Формы течения токсическая (адинамическая), септикопиемическая, местная.
Клиника. Токсическая (адинамическая) форма протекает с явлениями эндотоксического шока. Наблюдается коллаптоидное состояние с потерей сознания, бредом, высокой температурой (до 40—41 °С), иногда судорогами, рвотой. Отмечается одышка без четко определяемой клинической картины пневмонии. При исследовании сердечно-сосудистой системы обнаруживают нарушение центрального и периферического кровообращения, снижение артериального давления, а вскоре возникают сердечная недостаточность и явления миокардита. На коже нередко появляются мелкоклеточные кровоизлияния. Язык сухой, обложен коричневым налетом. Живот чаще всего вздут, болезнен в верхних отделах. Печень увеличена. Умеренно выраженный отек пораженной области, болевую контрактуру прилежащего сустава, повышение местной температуры, а иногда и усиленный рисунок подкожных вен. Септикопиемическая форма: повышение температуры до 38-39°С, боль в пораженной конечности, распирающая, интенсивная. Состояние тяжелое, иногда рвота, жидкий стул. На коже живота, конечностей возможны токсические высыпания петехиального характера. Местно отмечается пастозность мягких тканей, напряжение, резкая болезненность всей конечности. Со 2-3 дня более локально определяется болезненность, отек, воспаление, гиперемия кожи. Местно-очаговая форма: заболевание начинается остро с повышения температуры до 38°С, боли в пораженной конечности Последняя находится в вынужденном положении, на ограниченном участке отечна, мягкие ткани пастозны, кожа гиперемирована, нередко определяется флюктуация.
Диагностика. Осмотр. Лабораторные исследования. Рентгенография кости в 2 проекциях, на 10-12 день появляется периостальная реакция, остеопороз. (Самые ранние рентгенологические признаки остеомиелита можно обнаружить лишь на хорошей структурной рентгенограмме. Обычно отмечаются разрежение и смазанность кости, удается увидеть и остеопороз в области, соответствующей зоне воспаления. Губчатое вещество кости имеет крупнопятнистый рисунок из-за рассасывания костных перекладин и слияния межбалочных пространств вследствие усиленной резорбции. В дальнейшем деструктивные полости расширяются, наблюдаются разволокнение, расплывчатость и неровность контуров кортикального слоя. Наиболее достоверным признаком является линейный периостит).

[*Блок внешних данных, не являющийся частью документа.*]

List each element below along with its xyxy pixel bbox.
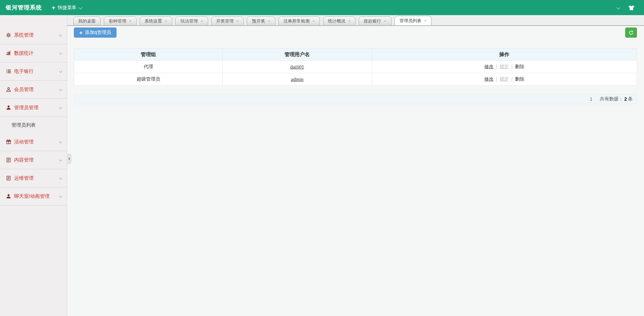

Лечение. Производят разрез мягких тканей над местом поражения длиной не менее 10—15 см и рассекают продольно надкостницу. На границе со здоровыми участками кости наносят 2—3 перфоративных отверстия диаметром 3—5 мм. При этом обычно под давлением выделяется гной, а при длительности заболевания 2—3 дня содержимое костномозгового канала может быть серозно-гнойным. В более поздние сроки поступления больных в стационар (5—6-е сутки) гной можно обнаружить и в поднадкостничном пространстве (субпериостальный абсцесс). Через остеоперфорационные отверстия производят промывание костномозгового канала раствором фурацилина 1:5000 с антибиотиками. Иммобилизация конечности.